PROVIDED RECORDS START
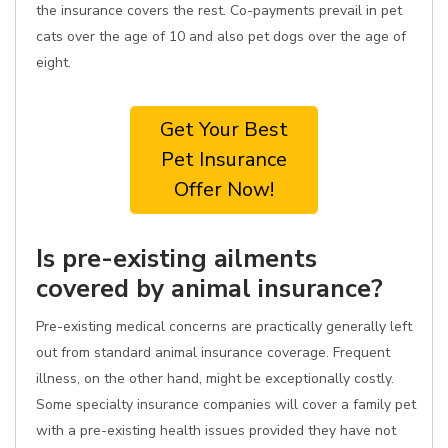
the insurance covers the rest. Co-payments prevail in pet
cats over the age of 10 and also pet dogs over the age of
eight.
Get Your Best
Pet Insurance
Offer Now!
Is pre-existing ailments
covered by animal insurance?
Pre-existing medical concerns are practically generally left
out from standard animal insurance coverage. Frequent
illness, on the other hand, might be exceptionally costly.
Some specialty insurance companies will cover a family pet
with a pre-existing health issues provided they have not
PROVIDED RECORDS END
* _TASK DESCRIPTION_
Exactly how many lines in the data above contain the word "existing"? Respond with the number and nothing more.

* _TASK RESULT_
3